**Provided entries**.
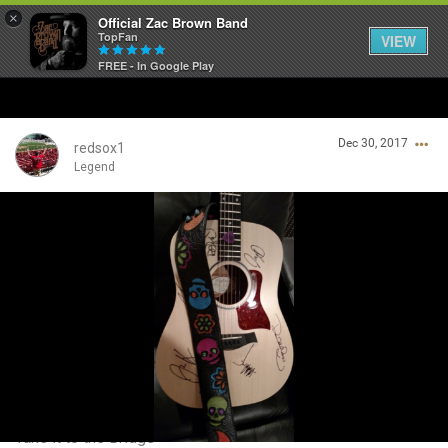
×
Official Zac Brown Band
TopFan
VIEW
FREE - In Google Play
Home
Dec 30, 2017
SHORTCUTS
redsox1
Legend
THE STORE
Login/Register
VIP TICKET PACKAGES
Guest User
MEMBERSHIP
TOUR DATES
Search Community By
Feed
Take it to the Bridge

**Your objective**. Repeat every entry above word for word, and include no pictures.

**Response area**.
×
Official Zac Brown Band
TopFan
VIEW
FREE - In Google Play
Home
Dec 30, 2017
SHORTCUTS
redsox1
Legend
THE STORE
Login/Register
VIP TICKET PACKAGES
Guest User
MEMBERSHIP
TOUR DATES
Search Community By
Feed
Take it to the Bridge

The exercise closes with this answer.